Dru wanted to reach out and snatch him back.
“Jules?” he said, and his voice was small and low and stabbed into Drusilla’s heart. She took a deep breath. If Tavvy could approach them, so could she. She moved to stand behind her younger brother and tilted her shoulders back until she was looking directly up at Emma and Julian. It was like gazing into the sun; her eyes prickled, but she held them open.
“Emma!” she called. “Julian! It’s Dru—Drusilla. Look, everyone is telling you to stop because the battle is won, but I’m not here to say that. I’m here to tell you to stop because we love you. We need you. Come back to us.”
Neither Emma nor Julian moved or changed expression. Dru plowed on, her cheeks burning.
“Don’t leave us,” she said. “Who will watch bad horror movies with me, Julian, if you’re gone? Who will train with me, Emma, and show me everything I’m doing wrong, and how to be better?”
Something shifted behind Dru. Helen had come to stand beside her. She reached her hands out as if she could touch the shining figures before her. “Julian,” she said. “You raised our brothers and sisters when I could not. You sacrificed your childhood to keep our family together. And Emma. You guarded this family when I could not. If you both leave me now, how will I ever get the chance to make it up to you?”
Julian and Emma were still expressionless, but Emma tilted her head slightly, almost as if she was listening.
Mark came forward, laying his slim hand on Dru’s shoulder. He craned his head back. “Julian,” he called. “You showed me how to be part of a family again. Emma, you showed me how to be a friend when I had forgotten friendship. You gave me hope when I was lost.” He stood straight as an elf-bolt, gazing into the sky. “Come back to us.”
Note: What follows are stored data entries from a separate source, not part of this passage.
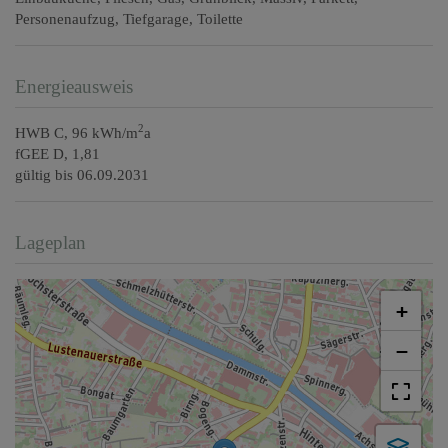
Personenaufzug
Tiefgarage
Toilette
Energieausweis
2
HWB
C, 96 kWh/m
a
fGEE
D, 1,81
gültig bis
06.09.2031
Lageplan
+
−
Julian shifted. It was a minute movement, but Dru felt her heart leap. Maybe—maybe—
Ty stepped forward, his gear dusty and ripped where bark had torn it. His black hair fell in dark strands across his face. He pushed it away and said, “We lost Livvy. We—we lost her.”
Tears stung the backs of Dru’s eyes. There was something about the tone of Ty’s voice that made it sound as if this were the first time he had realized the finality and irrevocability of Livvy’s death.
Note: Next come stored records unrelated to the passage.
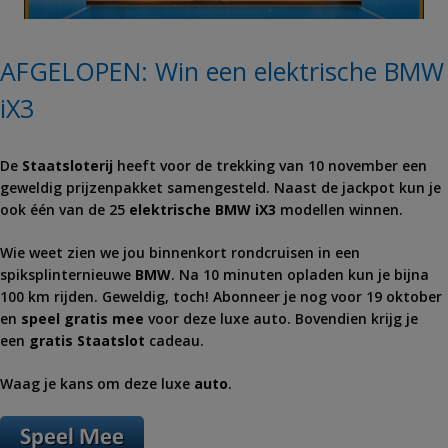
AFGELOPEN: Win een elektrische BMW
iX3
De
Staatsloterij
heeft voor de trekking van 10 november een
geweldig prijzenpakket samengesteld. Naast de jackpot kun je
ook één van de 25
elektrische BMW iX3
modellen winnen.
Wie weet zien we jou binnenkort rondcruisen in een
spiksplinternieuwe
BMW
. Na 10 minuten opladen kun je bijna
100 km rijden. Geweldig, toch! Abonneer je nog voor 19 oktober
en
speel gratis mee
voor deze luxe auto. Bovendien krijg je
een
gratis Staatslot
cadeau.
Waag je kans om deze luxe
auto
.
Ty’s eyelashes shimmered with tears as he raised his gaze. “We can’t lose you, too. We will be—we will wind up broken. Julian, you taught me what every word I didn’t understand meant—and Emma, you chased off anybody who was ever mean to me. Who will teach me and protect me if you don’t go back to being yourselves?”
There was a great and thundering crash. Julian had fallen to his knees. Dru covered a gasp—he seemed smaller than he had, though still enormous. She could see the black fissures in his glowing skin where red sparks of fire leaked out like blood.
There is heavenly fire burning inside them. And no mortal being can survive that for very long.
“Emma,” Dru whispered. “Julian.”
They weren’t expressionless anymore. Dru had seen statues of mourning angels, of angels thrust through with fiery swords, weeping tears of agony. It was not easy to wield a sword for God.